Industrial and power generation gas turbines have control systems (“controllers”) that monitor and control their operation. These controllers govern the combustion system of the gas turbine. Dry Low NOx (DLN) combustion systems are designed to minimize emissions of NOx from gas turbines. The controller executes an algorithm to ensure safe and efficient operation of the DLN combustion system. Conventional DLN algorithms receive as inputs measurements of the actual exhaust temperature of the turbine and the actual operating compressor pressure ratio. DLN combustion systems typically rely on the measured turbine exhaust temperature and compressor pressure ratio to set the gas turbine operating condition.
Conventional scheduling algorithms for DLN combustion systems do not generally take into account variations in compressor inlet pressure loss, turbine backpressure, compressor inlet humidity, low pressure turbine speed, high pressure turbine speed, and bypass valve air split. Conventional scheduling algorithms generally assume that ambient conditions, e.g., compressor inlet humidity, compressor inlet pressure loss, and turbine back pressure remain at certain defined constant conditions or that variations in these conditions do not significantly affect the target combustor firing temperature.
Compressor inlet pressure loss and turbine backpressure levels will vary from those used to define the DLN combustion settings.
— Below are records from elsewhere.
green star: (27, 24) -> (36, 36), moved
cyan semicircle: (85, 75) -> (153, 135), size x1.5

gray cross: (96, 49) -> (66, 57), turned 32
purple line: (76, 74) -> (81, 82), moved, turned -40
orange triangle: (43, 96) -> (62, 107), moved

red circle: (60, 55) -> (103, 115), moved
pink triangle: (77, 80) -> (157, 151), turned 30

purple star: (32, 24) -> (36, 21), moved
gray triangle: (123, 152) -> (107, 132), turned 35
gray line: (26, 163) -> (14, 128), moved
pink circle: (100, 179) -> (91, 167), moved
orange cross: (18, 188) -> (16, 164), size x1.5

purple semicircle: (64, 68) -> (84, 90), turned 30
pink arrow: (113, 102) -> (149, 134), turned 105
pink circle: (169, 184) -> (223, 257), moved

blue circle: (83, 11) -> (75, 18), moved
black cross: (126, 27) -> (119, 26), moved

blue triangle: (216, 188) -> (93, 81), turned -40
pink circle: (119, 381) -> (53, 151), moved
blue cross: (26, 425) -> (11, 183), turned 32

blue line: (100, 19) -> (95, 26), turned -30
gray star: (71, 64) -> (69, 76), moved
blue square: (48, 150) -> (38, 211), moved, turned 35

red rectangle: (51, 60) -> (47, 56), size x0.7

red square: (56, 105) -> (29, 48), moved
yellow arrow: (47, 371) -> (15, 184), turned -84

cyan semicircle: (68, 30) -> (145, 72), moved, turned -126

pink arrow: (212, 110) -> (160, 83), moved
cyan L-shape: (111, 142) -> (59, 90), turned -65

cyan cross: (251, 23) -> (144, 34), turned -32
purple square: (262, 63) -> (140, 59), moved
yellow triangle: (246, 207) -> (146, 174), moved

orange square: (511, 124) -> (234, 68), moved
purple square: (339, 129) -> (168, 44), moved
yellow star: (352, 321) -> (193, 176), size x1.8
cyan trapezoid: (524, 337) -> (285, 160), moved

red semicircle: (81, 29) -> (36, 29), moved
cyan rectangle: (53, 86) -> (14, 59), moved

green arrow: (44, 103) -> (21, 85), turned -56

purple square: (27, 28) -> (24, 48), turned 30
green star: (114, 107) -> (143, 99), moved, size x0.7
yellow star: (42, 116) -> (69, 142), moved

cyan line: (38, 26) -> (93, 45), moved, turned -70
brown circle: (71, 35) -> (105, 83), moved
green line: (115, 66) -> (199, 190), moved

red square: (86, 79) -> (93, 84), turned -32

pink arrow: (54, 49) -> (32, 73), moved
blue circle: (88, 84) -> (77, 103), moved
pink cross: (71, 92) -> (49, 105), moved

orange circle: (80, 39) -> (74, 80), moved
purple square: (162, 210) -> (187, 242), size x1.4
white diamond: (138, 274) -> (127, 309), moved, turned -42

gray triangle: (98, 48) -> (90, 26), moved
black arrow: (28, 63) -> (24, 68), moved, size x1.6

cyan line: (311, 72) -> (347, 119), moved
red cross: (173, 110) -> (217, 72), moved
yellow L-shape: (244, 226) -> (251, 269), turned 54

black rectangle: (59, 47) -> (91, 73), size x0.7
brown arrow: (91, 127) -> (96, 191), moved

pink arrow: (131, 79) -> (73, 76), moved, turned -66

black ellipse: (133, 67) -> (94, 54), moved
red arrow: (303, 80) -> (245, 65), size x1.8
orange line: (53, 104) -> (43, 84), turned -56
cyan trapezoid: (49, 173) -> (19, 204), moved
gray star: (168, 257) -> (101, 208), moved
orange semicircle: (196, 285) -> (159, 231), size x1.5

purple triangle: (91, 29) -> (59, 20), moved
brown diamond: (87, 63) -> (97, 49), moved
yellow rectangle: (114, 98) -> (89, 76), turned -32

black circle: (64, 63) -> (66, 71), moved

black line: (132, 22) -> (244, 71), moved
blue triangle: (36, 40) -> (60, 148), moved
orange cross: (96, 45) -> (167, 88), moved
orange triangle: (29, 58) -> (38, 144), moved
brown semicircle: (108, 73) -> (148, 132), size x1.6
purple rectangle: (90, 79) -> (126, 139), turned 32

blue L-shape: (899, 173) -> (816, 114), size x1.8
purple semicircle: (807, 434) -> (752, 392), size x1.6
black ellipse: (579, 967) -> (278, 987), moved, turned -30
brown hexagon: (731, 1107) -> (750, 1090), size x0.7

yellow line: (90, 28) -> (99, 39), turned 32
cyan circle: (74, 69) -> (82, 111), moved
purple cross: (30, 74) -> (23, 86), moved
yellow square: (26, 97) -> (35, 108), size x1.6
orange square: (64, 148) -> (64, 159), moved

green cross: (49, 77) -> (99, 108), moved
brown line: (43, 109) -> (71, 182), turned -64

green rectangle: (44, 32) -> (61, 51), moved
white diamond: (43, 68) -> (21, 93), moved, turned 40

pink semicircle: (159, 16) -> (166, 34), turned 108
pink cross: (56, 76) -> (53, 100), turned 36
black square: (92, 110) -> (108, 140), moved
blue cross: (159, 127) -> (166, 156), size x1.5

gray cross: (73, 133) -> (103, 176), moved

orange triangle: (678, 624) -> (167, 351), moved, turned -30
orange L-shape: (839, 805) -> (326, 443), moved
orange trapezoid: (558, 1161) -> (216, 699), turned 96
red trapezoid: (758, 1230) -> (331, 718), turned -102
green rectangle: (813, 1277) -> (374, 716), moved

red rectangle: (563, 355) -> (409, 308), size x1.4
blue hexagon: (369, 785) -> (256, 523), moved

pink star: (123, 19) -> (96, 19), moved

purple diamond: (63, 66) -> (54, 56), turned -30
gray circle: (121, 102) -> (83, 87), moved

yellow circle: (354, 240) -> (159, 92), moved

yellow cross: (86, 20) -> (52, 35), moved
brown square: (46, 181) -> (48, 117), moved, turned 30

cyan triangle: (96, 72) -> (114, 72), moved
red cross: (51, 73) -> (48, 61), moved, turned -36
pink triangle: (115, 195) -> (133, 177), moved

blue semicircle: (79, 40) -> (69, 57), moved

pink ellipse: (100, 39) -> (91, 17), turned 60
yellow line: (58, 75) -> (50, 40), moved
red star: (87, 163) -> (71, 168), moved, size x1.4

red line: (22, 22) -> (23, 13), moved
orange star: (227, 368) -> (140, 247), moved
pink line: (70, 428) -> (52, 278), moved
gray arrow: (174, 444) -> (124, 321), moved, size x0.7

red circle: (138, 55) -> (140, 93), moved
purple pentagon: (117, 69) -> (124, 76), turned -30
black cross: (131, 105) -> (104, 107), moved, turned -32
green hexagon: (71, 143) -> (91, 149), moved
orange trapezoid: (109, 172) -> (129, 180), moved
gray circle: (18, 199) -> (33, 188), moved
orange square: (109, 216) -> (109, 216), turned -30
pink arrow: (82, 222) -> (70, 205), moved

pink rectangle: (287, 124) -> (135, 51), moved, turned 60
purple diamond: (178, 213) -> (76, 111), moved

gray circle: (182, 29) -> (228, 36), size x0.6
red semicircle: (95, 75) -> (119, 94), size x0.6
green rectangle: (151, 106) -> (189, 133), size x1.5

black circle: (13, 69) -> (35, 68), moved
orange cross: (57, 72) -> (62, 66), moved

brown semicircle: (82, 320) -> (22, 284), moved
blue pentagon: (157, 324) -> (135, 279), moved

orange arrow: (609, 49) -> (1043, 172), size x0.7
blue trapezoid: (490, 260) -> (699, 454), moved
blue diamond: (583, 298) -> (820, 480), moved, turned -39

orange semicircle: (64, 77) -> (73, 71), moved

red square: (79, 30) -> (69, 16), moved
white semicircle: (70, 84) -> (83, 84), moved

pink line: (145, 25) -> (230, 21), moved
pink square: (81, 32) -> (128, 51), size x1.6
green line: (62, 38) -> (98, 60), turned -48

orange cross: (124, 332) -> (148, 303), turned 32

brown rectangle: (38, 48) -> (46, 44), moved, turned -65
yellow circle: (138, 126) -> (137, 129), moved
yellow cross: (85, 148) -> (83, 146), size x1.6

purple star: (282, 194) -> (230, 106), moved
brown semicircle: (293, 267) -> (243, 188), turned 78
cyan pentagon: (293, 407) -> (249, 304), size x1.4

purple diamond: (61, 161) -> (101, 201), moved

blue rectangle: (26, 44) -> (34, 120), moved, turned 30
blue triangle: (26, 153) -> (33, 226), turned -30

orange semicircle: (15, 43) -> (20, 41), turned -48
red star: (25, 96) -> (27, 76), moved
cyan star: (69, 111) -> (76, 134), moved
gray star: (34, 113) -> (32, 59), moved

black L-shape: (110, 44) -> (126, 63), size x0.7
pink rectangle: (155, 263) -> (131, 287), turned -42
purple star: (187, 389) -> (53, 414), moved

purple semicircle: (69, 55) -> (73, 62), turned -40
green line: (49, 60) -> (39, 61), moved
The NOx emissions and CO emissions from the gas turbine may increase beyond prescribed limits, if the conventional DLN combustion system is not adjusted as environmental conditions change. Seasonal variations in humidity or changes in turbine inlet humidity from various inlet conditioning devices, for example, evaporative cooler, fogging systems, can influence the operation of a DLN combustion system. As the ambient conditions change with the seasons, the settings of DLN combustion systems are often manually adjusted to account for ambient seasonal variations.
The Dry Low NOx (DLN) combustion system was modified for application on a two-shaft, compressor drive, single can, combustion gas turbine. The program required that the combustion system meet both CO and NOx emissions requirements at 50% turndown operation. A combustion bypass valve was designed into the DLN system to change the fuel to air ratio at the head end and thus flame temperature to meet the CO requirements at low loads. In the prior art, there existed no way to schedule the bypass valve air split to meet the CO emissions requirements.
A corrected parameter control approach was to be used to control the turbine operation. Exhaust temperature target adjustments were to be made based on specific humidity, compressor inlet pressure and compressor exhaust pressure. A two-shaft system added several more variables to the development of the exhaust temperature correction since its shaft speeds are not fixed. The addition of high pressure and low pressure turbine speeds, as well as second stage nozzle guide vanes and combustion bypass air increased the number of inputs into the algorithm and complicated the control. While turbine exhaust could be used to control high pressure turbine speed, low pressure turbine speed, and nozzle guide vanes, there existed no way to control the bypass air split.